Matthew Scholz has a BA/BS from the University of Washington, Seattle, in Biochemistry and Drama. During that time, he also worked at the UW network operations center. He received his PhD from the University of Tennessee in 2012 in Microbiology. From 2010-2014 he worked at the Los Alamos National Laboratory as a bioinformatics scientist, working on genome assembly, metagenome assembly, pathogen detection and RNAseq. He is currently working at The Institute for Cyber-Enabled Research (iCER) at Michigan State University (MSU) as a research specialist, and is the Director of the newly formed Bioinformatics Center for Education and Productivity (BiCEP) At MSU.

The Place of Analogy in Collaborative, Interdisciplinary Computing, or, What Does Bioinformatics Have to Do With Urdu Poetry?

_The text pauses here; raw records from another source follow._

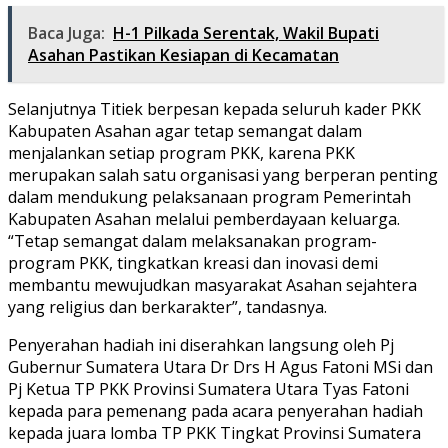
Baca Juga:
H-1 Pilkada Serentak, Wakil Bupati
Asahan Pastikan Kesiapan di Kecamatan
Selanjutnya Titiek berpesan kepada seluruh kader PKK
Kabupaten Asahan agar tetap semangat dalam
menjalankan setiap program PKK, karena PKK
merupakan salah satu organisasi yang berperan penting
dalam mendukung pelaksanaan program Pemerintah
Kabupaten Asahan melalui pemberdayaan keluarga.
“Tetap semangat dalam melaksanakan program-
program PKK, tingkatkan kreasi dan inovasi demi
membantu mewujudkan masyarakat Asahan sejahtera
yang religius dan berkarakter”, tandasnya.
Penyerahan hadiah ini diserahkan langsung oleh Pj
Gubernur Sumatera Utara Dr Drs H Agus Fatoni MSi dan
Pj Ketua TP PKK Provinsi Sumatera Utara Tyas Fatoni
kepada para pemenang pada acara penyerahan hadiah
kepada juara lomba TP PKK Tingkat Provinsi Sumatera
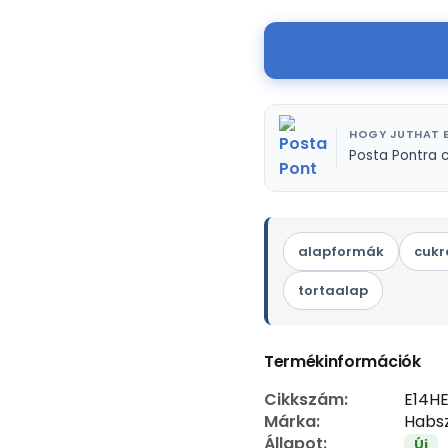
HOGY JUTHAT E
Posta Pontra 
alapformák
cukr
tortaalap
Termékinformációk
Cikkszám:
E14H
Márka:
Habsz
Állapot:
Új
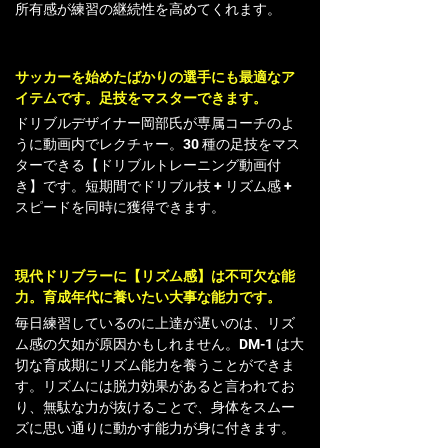
所有感が練習の継続性を高めてくれます。
サッカーを始めたばかりの選手にも最適なア
イテムです。足技をマスターできます。
ドリブルデザイナー岡部氏が専属コーチのよ
うに動画内でレクチャー。
30 種の足技をマス
ターできる【ドリブルトレーニング動画付
き】です。
短期間でドリブル技 + リズム感 +
スピードを同時に獲得できます。
現代ドリブラーに【リズム感】は不可欠な能
力。育成年代に養いたい大事な能力です。
毎日練習しているのに上達が遅いのは
、
リズ
ム感の欠如が原因かもしれません。
DM-1 は大
切な育成期にリズム能力を養うことができま
す。
リズムには脱力効果があると言われてお
り、無駄な力が抜けることで、
身体をスムー
ズに思い通りに動かす能力が身に付きます。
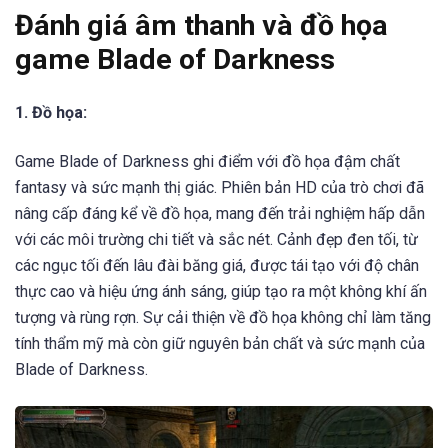
Đánh giá âm thanh và đồ họa
game Blade of Darkness
1. Đồ họa:
Game Blade of Darkness ghi điểm với đồ họa đậm chất
fantasy và sức mạnh thị giác. Phiên bản HD của trò chơi đã
nâng cấp đáng kể về đồ họa, mang đến trải nghiệm hấp dẫn
với các môi trường chi tiết và sắc nét. Cảnh đẹp đen tối, từ
các ngục tối đến lâu đài băng giá, được tái tạo với độ chân
thực cao và hiệu ứng ánh sáng, giúp tạo ra một không khí ấn
tượng và rùng rợn. Sự cải thiện về đồ họa không chỉ làm tăng
tính thẩm mỹ mà còn giữ nguyên bản chất và sức mạnh của
Blade of Darkness.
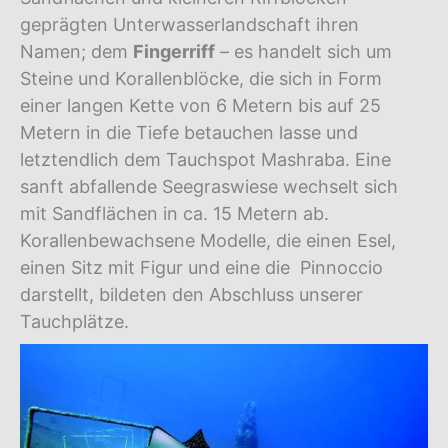
geprägten Unterwasserlandschaft ihren
Namen; dem
Fingerriff
– es handelt sich um
Steine und Korallenblöcke, die sich in Form
einer langen Kette von 6 Metern bis auf 25
Metern in die Tiefe betauchen lasse und
letztendlich dem Tauchspot Mashraba. Eine
sanft abfallende Seegraswiese wechselt sich
mit Sandflächen in ca. 15 Metern ab.
Korallenbewachsene Modelle, die einen Esel,
einen Sitz mit Figur und eine die Pinnoccio
darstellt, bildeten den Abschluss unserer
Tauchplätze.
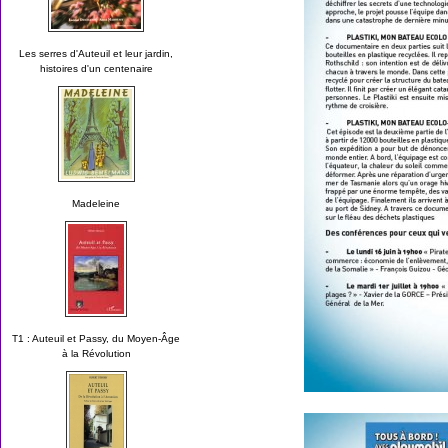
Les serres d'Auteuil et leur jardin,
histoires d'un centenaire
Madeleine
T1 : Auteuil et Passy, du Moyen-Âge
à la Révolution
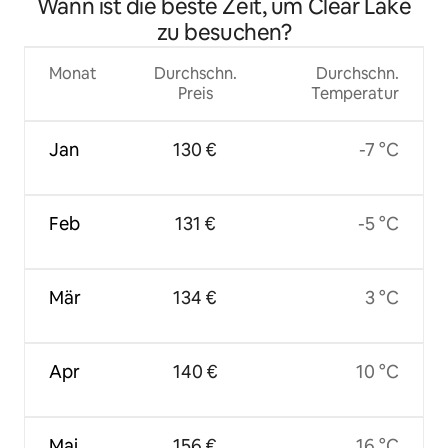
Wann ist die beste Zeit, um Clear Lake
zu besuchen?
Monat
Durchschn.
Durchschn.
Preis
Temperatur
Jan
130 €
-7 °C
Feb
131 €
-5 °C
Mär
134 €
3 °C
Apr
140 €
10 °C
Mai
156 €
16 °C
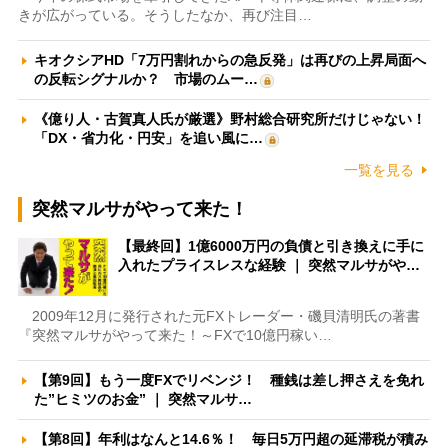
きが広がっている。そうしたなか、再び注目…
キオクシアHD「7万円割れからの急反発」は再びの上昇局面へ
の反転シグナルか？ 市場のムー…
《億り人・古賀真人氏が厳選》野村総合研究所だけじゃない！
「DX・省力化・円安」を追い風に…
一覧を見る
突然マルサがやって来た！
【最終回】1億6000万円の負債と引き換えに手に
入れたプライスレスな経験 ｜ 突然マルサがや…
2009年12月に発行された元FXトレーダー・磯貝清明氏の著書
『突然マルサがやって来た！～FXで10億円稼い…
【第9回】もう一度FXでリベンジ！ 種銭は差し押さえを免れ
た”ヒミツのお金” ｜ 突然マルサ…
【第8回】年利はなんと14.6％！ 毎日5万円超の延滞税が積み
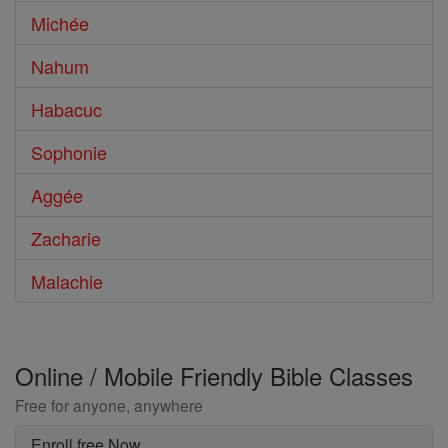
Michée
Nahum
Habacuc
Sophonie
Aggée
Zacharie
Malachie
Online / Mobile Friendly Bible Classes
Free for anyone, anywhere
Enroll free Now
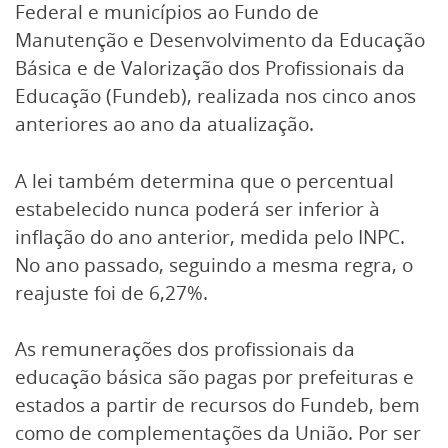
Federal e municípios ao Fundo de
Manutenção e Desenvolvimento da Educação
Básica e de Valorização dos Profissionais da
Educação (Fundeb), realizada nos cinco anos
anteriores ao ano da atualização.
A lei também determina que o percentual
estabelecido nunca poderá ser inferior à
inflação do ano anterior, medida pelo INPC.
No ano passado, seguindo a mesma regra, o
reajuste foi de 6,27%.
As remunerações dos profissionais da
educação básica são pagas por prefeituras e
estados a partir de recursos do Fundeb, bem
como de complementações da União. Por ser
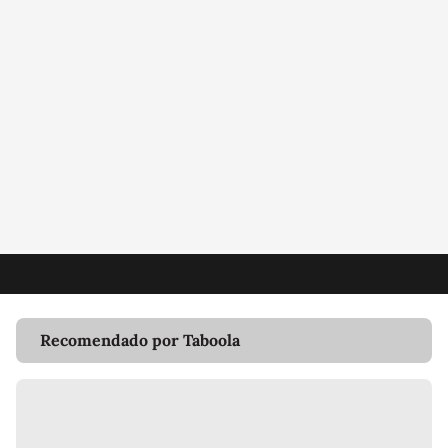
Recomendado por Taboola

Presented by Dr. A. Sean Pue

How can programming humanists talk to programming scientists? This paper will draw on the author's experience of collaborating with computational biologists to write code to determine the meter of classical Urdu poetry. The paper will argue for the central role of analogy as a catalyst for collaborative, interdisciplinary computing. It will also consider how existing cyberinfrastructures, usually focused on the natural sciences and engineering, can be adapted to address humanities "data." Finally, it will suggest how the movement for "open" science can be viewed as analogous to that for "digital" humanities.

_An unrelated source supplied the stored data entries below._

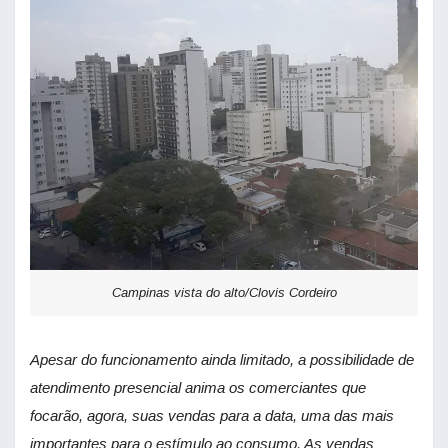
Campinas vista do alto/Clovis Cordeiro
Apesar do funcionamento ainda limitado, a possibilidade de
atendimento presencial anima os comerciantes que
focarão, agora, suas vendas para a data, uma das mais
importantes para o estímulo ao consumo. As vendas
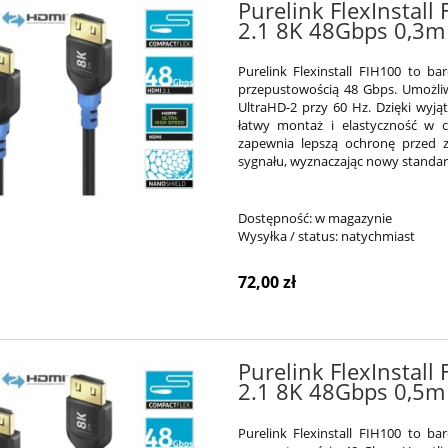
Purelink FlexInstall
2.1 8K 48Gbps 0,3m
Purelink Flexinstall FIH100 to b
przepustowością 48 Gbps. Umożliw
UltraHD-2 przy 60 Hz. Dzięki wyj
łatwy montaż i elastyczność w c
zapewnia lepszą ochronę przed z
sygnału, wyznaczając nowy standard
Dostępność:
w magazynie
Wysyłka / status:
natychmiast
72,00 zł
Purelink FlexInstall
2.1 8K 48Gbps 0,5m
Purelink Flexinstall FIH100 to b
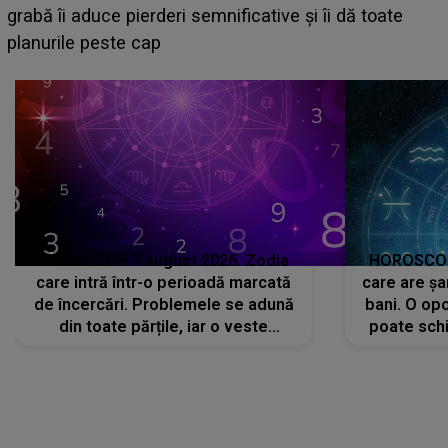
face o MĂRTURISIRE NEAȘTEPTATĂ despre mam
sa: "I-am spus și ei în față, eu nu te iubesc pentru
că..."
HOROSCOP 7 august 2026. Zodia
HOROSCOP 
care intră într-o perioadă marcată
care are șa
de încercări. Problemele se adună
bani. O opo
din toate părțile, iar o veste
poate schi
neașteptată îi dă planurile peste
la
cap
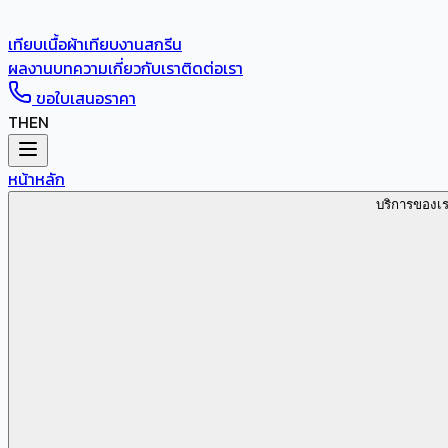
เทียบเนื้อผ้า
เทียบงานสกรีน
ผลงาน
บทความ
เกี่ยวกับเรา
ติดต่อเรา
ขอใบเสนอราคา
TH
EN
หน้าหลัก
บริการของเ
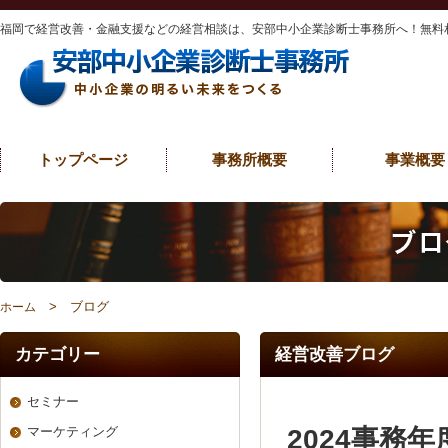
福岡で経営改善・金融支援などの経営相談は、安部中小企業診断士事務所へ！無料
トップページ
事務所概要
事業概要
> ブログ
ホーム
カテゴリー
経営改善ブログ
セミナー
2024事務
マーケティング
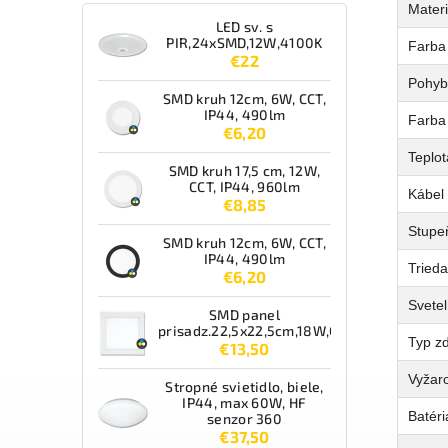
Materi
LED sv. s
PIR,24xSMD,12W,4100K
Farba
€22
Pohyb
SMD kruh 12cm, 6W, CCT,
IP44, 490lm
Farba 
€6,20
Teplot
SMD kruh 17,5 cm, 12W,
CCT, IP44, 960lm
Kábel
€8,85
Stupeň
SMD kruh 12cm, 6W, CCT,
IP44, 490lm
Tried
€6,20
Svetel
SMD panel
prisadz.22,5x22,5cm,18W,CCT,IP44,1550lm
Typ zd
€13,50
Vyžaro
Stropné svietidlo, biele,
IP44, max 60W, HF
Batéri
senzor 360
€37,50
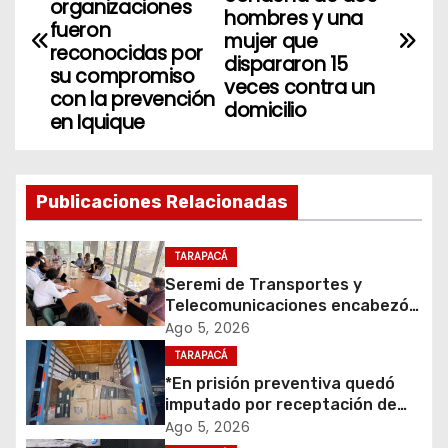
a
organizaciones
hombres y una
fueron
mujer que
v
reconocidas por
dispararon 15
su compromiso
veces contra un
e
con la prevención
domicilio
en Iquique
g
a
Publicaciones Relacionadas
c
i
TARAPACÁ
Seremi de Transportes y
ó
Telecomunicaciones encabezó
primera mesa de coordinación
Ago 5, 2026
n
para el retiro de cables en
TARAPACÁ
desuso en Iquique
d
*En prisión preventiva quedó
imputado por receptación de
e
cigarrillos avaluados en $1.600
Ago 5, 2026
millones*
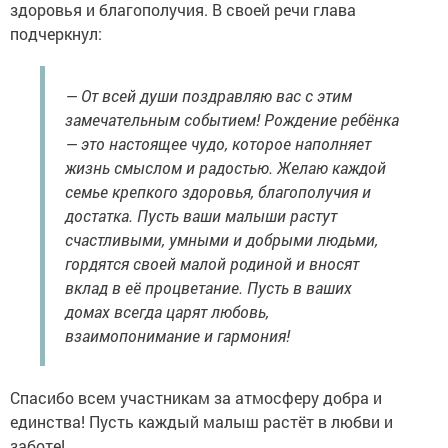
здоровья и благополучия. В своей речи глава
подчеркнул:
— От всей души поздравляю вас с этим
замечательным событием! Рождение ребёнка
— это настоящее чудо, которое наполняет
жизнь смыслом и радостью. Желаю каждой
семье крепкого здоровья, благополучия и
достатка. Пусть ваши малыши растут
счастливыми, умными и добрыми людьми,
гордятся своей малой родиной и вносят
вклад в её процветание. Пусть в ваших
домах всегда царят любовь,
взаимопонимание и гармония!
Спасибо всем участникам за атмосферу добра и
единства! Пусть каждый малыш растёт в любви и
заботе!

A. Sean Pue (@seanpue) is associate professor of Hindi Language and South Asian Literature and Culture in Michigan State University's College of Arts and Letters. He also teaches Global Studies in Arts and Humanities as well as Digital Humanities. His book, I Too Have Some Dreams: N. M. Rashed and Modernism in Urdu Poetry, was published recently by University of California Press. His next project will focus on the role of sound in poetry and involve computational analysis of texts and performances across a number of South Asian languages. He prefers Python to R and blogs at seanpue.com.

Closing Keynote

Merging Infrastructures: Department, College, University, and Beyond
Presented by Dr. Jennifer Guiliano

Merging Infrastructures: Department, College, University, and Beyond explores the ways in which digital research projects must navigate the often-overlapping, but frequently problematic, technical and social architectures to successfully complete their projects at the department, college, and university scales. Drawing examples from previous and ongoing digital research, this talk will explore how to successfully navigate coalition building along technical, social, and cultural axises. And, importantly, we'll explore how limitations in conceptualizing infrastructure as merely technical or the domain of one organizational group limits our potential as humanists and researchers.

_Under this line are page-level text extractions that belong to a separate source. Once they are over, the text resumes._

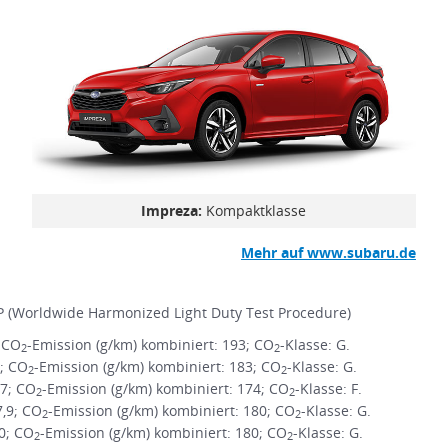
Impreza:
Kompaktklasse
Mehr auf www.subaru.de
 (Worldwide Harmonized Light Duty Test Procedure)
; CO
-Emission (g/km) kombiniert: 193; CO
-Klasse: G.
2
2
1; CO
-Emission (g/km) kombiniert: 183; CO
-Klasse: G.
2
2
,7; CO
-Emission (g/km) kombiniert: 174; CO
-Klasse: F.
2
2
7,9; CO
-Emission (g/km) kombiniert: 180; CO
-Klasse: G.
2
2
,0; CO
-Emission (g/km) kombiniert: 180; CO
-Klasse: G.
2
2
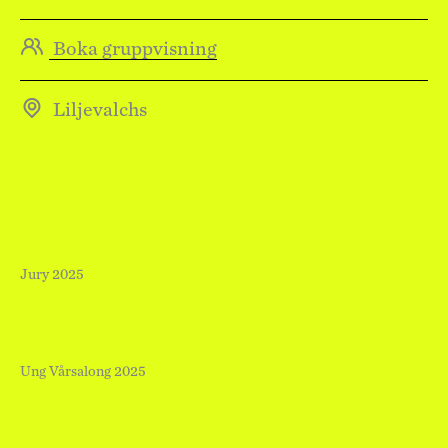
Boka gruppvisning
Liljevalchs
Jury 2025
Ung Vårsalong 2025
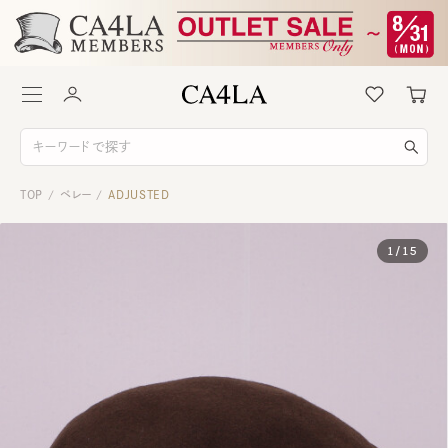
TOP
ベレー
ADJUSTED
/
/
1
/
15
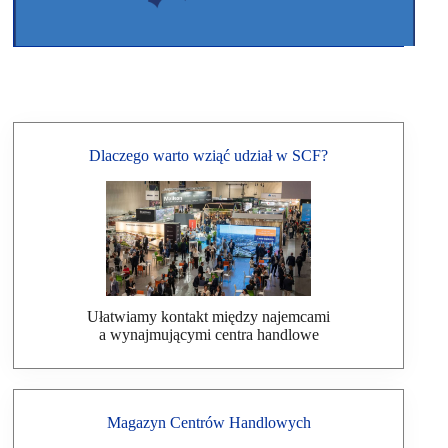
Dlaczego warto wziąć udział w SCF?
Ułatwiamy kontakt między najemcami
a wynajmującymi centra handlowe
Magazyn Centrów Handlowych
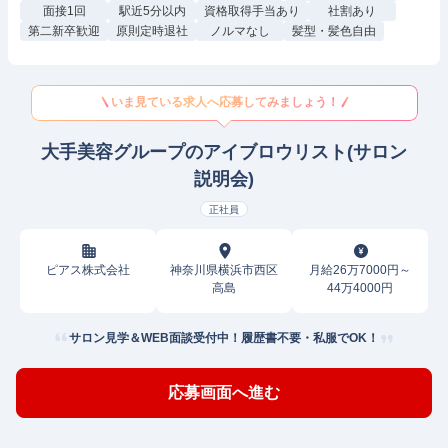
面接1回
駅近5分以内
資格取得手当あり
社割あり
第二新卒歓迎
原則定時退社
ノルマなし
髪型・髪色自由
いま見ている求人へ応募してみましょう！
大手美容グループのアイブロウリスト(サロン
説明会)
正社員
ピアス株式会社
神奈川県横浜市西区
月給26万7000円～
高島
44万4000円
サロン見学＆WEB面談受付中！履歴書不要・私服でOK！
応募画面へ進む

Jennifer Guiliano is Assistant Professor in the Department of History at the Indiana University-Purdue University Indianapolis. She has served as a Post-Doctoral Research Assistant and Program Manager at the Institute for Computing in Humanities, Arts, and Social Sciences at the National Center for Supercomputing Applications (2008-2010) and as Associate Director of the Center for Digital Humanities (2010-2011) and Research Assistant Professor in the Department of History at the University of South Carolina. She most recently held a position as Assistant Director at the Maryland Institute for Technology in the Humanities at the University of Maryland where she also served as an adjunct instructor in the Department of History and the Digital Cultures program in the Honor's College. Dr. Guiliano currently serves on the Association for Computing in the Humanities (ACH) Executive Council (2013-2016), as co-director with Trevor Muñoz of the Humanities Intensive Teaching + Learning Initiative (HILT), and as co-author with Simon Appleford of DevDH.org, a resource for digital humanities project development.